Guanaba Indigenous Protected Area - fact sheet

Australian Government Department of the Environment and Water Resources, September 2006
© Commonwealth of Australia

PDF file

Extract from the fact sheet

At the foot of Mount Tamborine near the Queensland-New South Wales border, the 100 hectares (one square kilometre) of Guanaba Indigenous Protected Area (IPA) features dense rainforest and vine thickets, eucalypt woodlands and picturesque creeks.

Located 90 kilometres south of Brisbane near the township of Tamborine, Guanaba's vegetation and steeply forested landscape form part of the greater Mount Tamborine escarpment. This escarpment is a richly diverse complex of 10 ecosystems with around 945 plant species, and is also the stronghold for several nationally threatened animals.

As well as protecting these plants and animals, IPA funding is helping local Aboriginal people restore their cultural traditions, which have suffered from the changes wrought by white settlement and removal from the land.

Guanaba is linked to the state-managed Mount Tambourine National Park by a privately-owned vegetation corridor. IPA land management activities reflect this relationship and are undertaken with Queensland Parks and Wildlife Service advice and assistance. These activities focus on conserving Guanaba's high levels of biodiversity through a weed removal program, and soil and catchment protection to prevent erosion on steep slopes.

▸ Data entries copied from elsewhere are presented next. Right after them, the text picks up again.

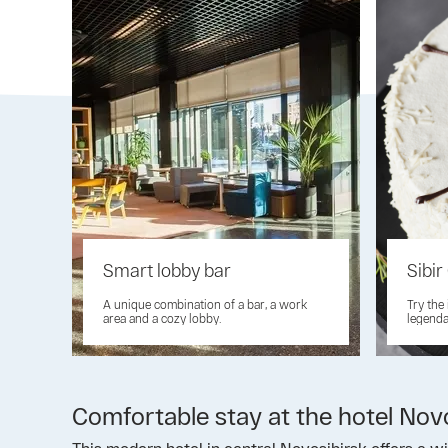
Smart lobby bar
Sibir
A unique combination of a bar, a work
Try the
area and a cozy lobby.
legenda
Comfortable stay at the hotel Nov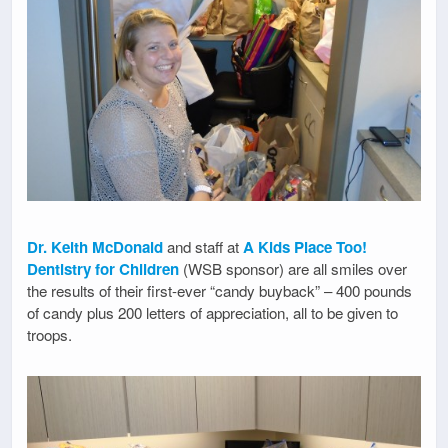
Dr. Keith McDonald
and staff at
A Kids Place Too!
Dentistry for Children
(WSB sponsor) are all smiles over
the results of their first-ever “candy buyback” – 400 pounds
of candy plus 200 letters of appreciation, all to be given to
troops.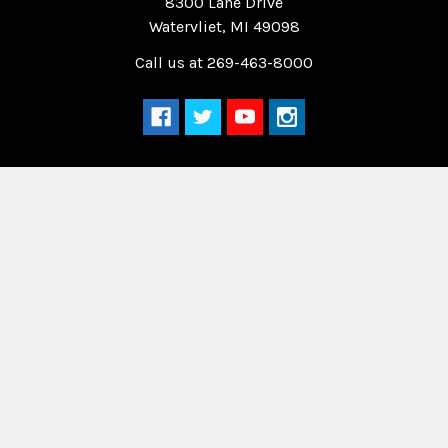
8300 Lane Drive
Watervliet, MI 49098
Call us at 269-463-8000
Navigate
Categories
Home
Drag Race Parts
Dealer Near You
Racing Safety Equipment
Product Info
Road Race
News
Circle Track - Asphalt
Terms And Policies
Circle Track - Dirt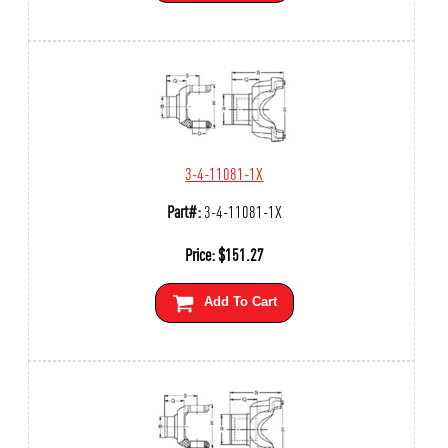
3-4-11081-1X
Part#:
3-4-11081-1X
Price:
$
151.27
Add To Cart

Several of Guanaba's animal species are listed under the Environment Protection and Biodiversity Conservation Act 1999. The longnosed potoroo, brush-tailed rock-wallaby and three-toed snake-toothed skink are listed as vulnerable. The spotted-tail quoll, Fleay's frog and giant barred-frog are listed as endangered.

The declaration of Guanaba IPA in November 2000 was made under World Conservation Union (IUCN) Category IV - Habitat/Species Management Area: Protected Area managed mainly for conservation through management intervention.